I finally did it. I broke down and got a Ryzen 9 3950X CPU,
Quote:
+1
Welcome to the club! :)
Tom M
A Proud member of the O.F.A. (Old Farts Association). Be well, do good work, and keep in touch.® (Garrison Keillor) I want some more patience. RIGHT NOW!
Thank you Keith for getting back to me. I was about to ask about the very issue you had brought up.
I have not done any of the "monitoring" with several programs, just the HW Monitor from CPU-Z.
I will go into my BIOS (again!) and turn off reading from the WMI sensor in the monitoring programs.
Also, I'll look into changing my motherboard for ASUS TUF series X570. As of now I'm still kind of partial towards the ASUS brand, and more specifically the ones that are military spec like the TUF series.
I would like to run my fans in a PWM mode since I live in a one bedroom apartment and I try to keep the noise down as much as possible. And right now my AMD 3950X PC is a bit louder than my Intel i7-990X PC. I really don't have anywhere else to put the PCs other than in the living room.
I have not done any of the "monitoring" with several programs, just the HW Monitor from CPU-Z.
You don't turn off the WMI interface in the BIOS. You can't. It is part of the BIOS and not exposed to any BIOS developer or Manufacturer.
What you can do is turn off the WMI interface in the monitoring programs. Or if that is not possible, turn off the EC (embedded controller) interface in the monitoring software.
The issue is because ASUS did not correctly implement the WMI interface with a mutex lock that prevents two or more programs from accessing the WMI interface or changing any of the WMI registers at the same time.
This causes a collision between the two programs and registers and register values can be changed or corrupted from their proper contents.
This was first documented by Ray Hinchcliffe, the developer of System Information Manager (SIV) that discovered the issue on the incredibly bad Corsair AIO and RGB control software. No mutex lock. BTW, I heartily recommend that software for Windows. It was my steadfast system monitor software for 20 years until I moved to Linux. SIV properly implements a mutex lock on various interfaces to stop programs from stomping all over each other trying to control the same hardware. It can be a little intimidating for a first time user because of its ability to display everything and anything about your system. There can be information overload and some find the embedded menus a little difficult to understand. So some find a much simpler interface like Hwinfo64 easier to handle. Hwinfo64 download
[Edit] Thought I would include the snippet about SMB locking from the SIV website for you to understand the issue. Best advice, AVOID all ASUS softwares because they do not utilize SMB locking.

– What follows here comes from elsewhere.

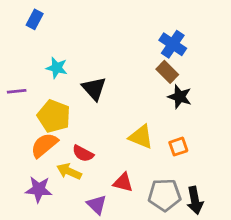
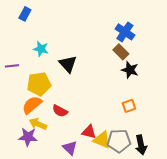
yellow pentagon: (54, 116) -> (39, 84), turned -30
yellow triangle: (141, 137) -> (102, 140), moved
yellow arrow: (69, 171) -> (38, 124), moved

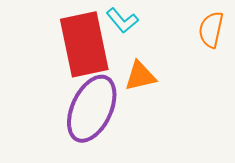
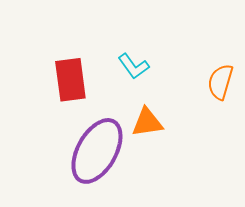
red rectangle: (84, 44) -> (70, 80), moved, size x0.7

When Only SIV is reported this shows no other programs are using that lock, so if other programs are reporting motherboard sensors their access will not be interlocked with the SIV accesses so the strange and unexpected may occur. All of AIDA64 + CPUZ + HWiNFO + OHM + SpeedFan + SIV should correctly use these locks and work correctly when used concurrently. ASUS AI Suite does not use these locks so should not be used when SIV is being used and doing this is unsupported. This is also the situation for most other motherboard manufacturer supplied utilities.

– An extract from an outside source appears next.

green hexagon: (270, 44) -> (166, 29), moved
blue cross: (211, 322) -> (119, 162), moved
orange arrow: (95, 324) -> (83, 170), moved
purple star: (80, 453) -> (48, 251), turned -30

The ASUS TUF X570 board should be fine with regard to fan control as I am positive it uses an alternative SIO chip, I think the NCT 6791D. Almost all of the X570 boards use an NCT SIO chip as far as I know.
ASUS did not want to repeat the same mistake they did for the X370 and X470 chipset boards.
Just as an FYI, if you ever do venture into Linux Land, there is a very good chipset sensor driver from an independent developer that supports ASUS BIOS' that incorporate the WMI interface. I use it and am very happy with it. This is an example of its output in Terminal.
keith@Serenity:~$ sensors
asuswmisensors-isa-0000
Adapter: ISA adapter
CPU Core Voltage: 1.22 V
CPU SOC Voltage: 1.08 V
DRAM Voltage: 1.42 V
VDDP Voltage: 610.00 mV
1.8V PLL Voltage: 2.03 V
+12V Voltage: 11.72 V
+5V Voltage: 4.80 V
3VSB Voltage: 3.33 V
VBAT Voltage: 3.18 V
AVCC3 Voltage: 3.33 V
SB 1.05V Voltage: 1.08 V
CPU Core Voltage: 1.23 V
CPU SOC Voltage: 1.09 V
DRAM Voltage: 1.47 V
CPU Fan: 1962 RPM
Chassis Fan 1: 0 RPM
Chassis Fan 2: 0 RPM
Chassis Fan 3: 0 RPM
HAMP Fan: 0 RPM
Water Pump: 0 RPM
CPU OPT: 0 RPM
Water Flow: 0 RPM
AIO Pump: 4801 RPM
CPU Temperature: +71.0°C
CPU Socket Temperature: +52.0°C
Motherboard Temperature: +34.0°C
Chipset Temperature: +53.0°C
Tsensor 1 Temperature: +216.0°C
CPU VRM Temperature: +61.0°C
Water In: +216.0°C
Water Out: +36.0°C
CPU VRM Output Current: 86.00 A
You are amazing! How you know so much about computers... I've been more or less a computer nerd from the mid 80's while doing my thing with auto mechanics and teaching at the college level for nearly 20 years. You know so much more, so much in fact that even though I don't know you well at all, I believe you have been a computer genius since you began to walk. But I digress.....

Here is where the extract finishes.